Here’s what you get from a half crazy-eyed, half clear-thinking baseball fan who’s just seen one of his once-favorite players avoid a stint in the clink:
The default position of McCovey Chronicles is that you wouldn’t understand. You weren’t there when Bonds was doing amazing things. You weren’t there when the Giants played their first game of 1993 in San Francisco instead of Tampa, and they had the best player in baseball — a local kid with a family history that was completely intertwined with San Francisco Giants history. You weren’t there when he hit his 500th homer into the water against Terry Adams to beat the Dodgers. You weren’t there to see him hit any into the water after battling hypothermia and sludge mites at Candlestick, doing it at a new park that he was at least partially responsible for.

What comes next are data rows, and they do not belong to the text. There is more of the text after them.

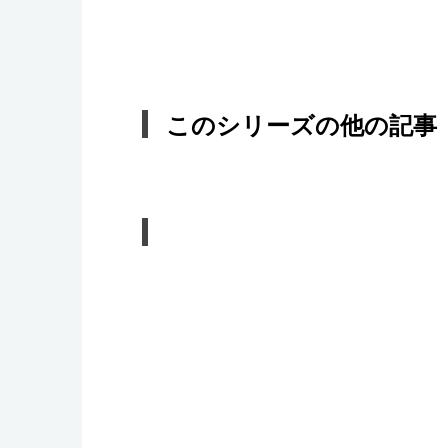
このシリーズの他の記事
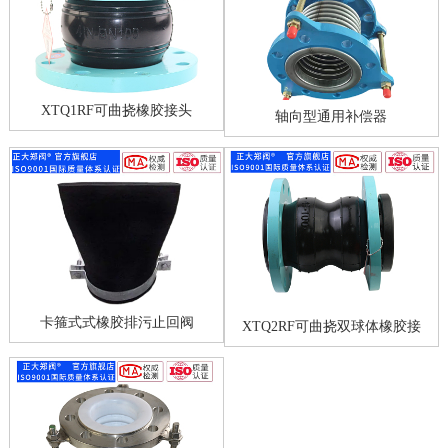
XTQ1RF可曲挠橡胶接头
轴向型通用补偿器
卡箍式式橡胶排污止回阀
XTQ2RF可曲挠双球体橡胶接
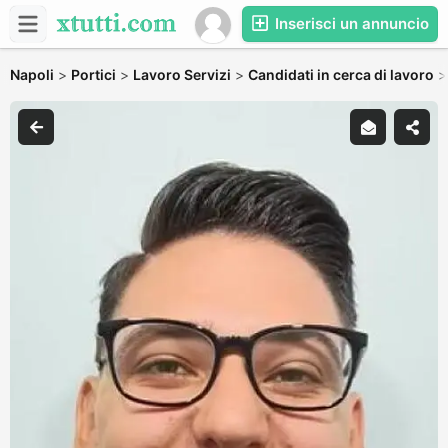
Inserisci un annuncio
Napoli
>
Portici
>
Lavoro Servizi
>
Candidati in cerca di lavoro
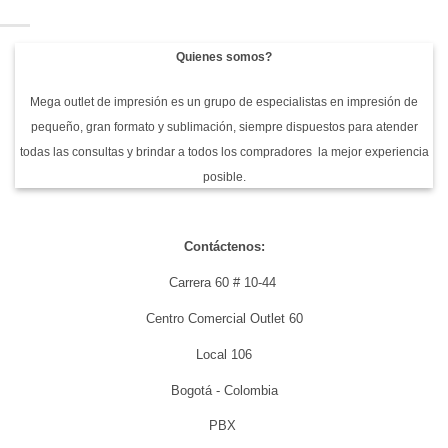
Quienes somos?
Mega outlet de impresión es un grupo de especialistas en impresión de
pequeño, gran formato y sublimación, siempre dispuestos para atender
todas las consultas y brindar a todos los compradores la mejor experiencia
posible.
Contáctenos:
Carrera 60 # 10-44
Centro Comercial Outlet 60
Local 106
Bogotá - Colombia
PBX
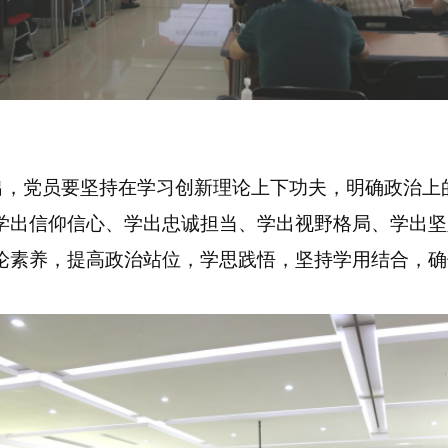
出，党员要坚持在学习创新理论上下功夫，明确政治上
学出信仰信心、学出忠诚担当、学出视野格局、学出坚
论素养，提高政治站位，学思践悟，坚持学用结合，确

And when I use “you,” I mean heathen non-Giants fans. Those people. But Cardinals fans who still have an affinity for Mark McGwire can surely understand a little bit. Cubs fans who still remember Sammy Sosa fondly can understand. The repeated success of a player — with the player in question being wholly tied into the identity of your favorite team, which you’ve somehow tied into your own identity for some weird reason — toggles a bunch of switches in your brain. Those switches are hard to turn off. Some of them might be irreversible.
When I was in high school, one of my favorite players — along with a few of his teammates — was actually sent to prison for using drugs. I don’t recall cheering for him any less, upon his return.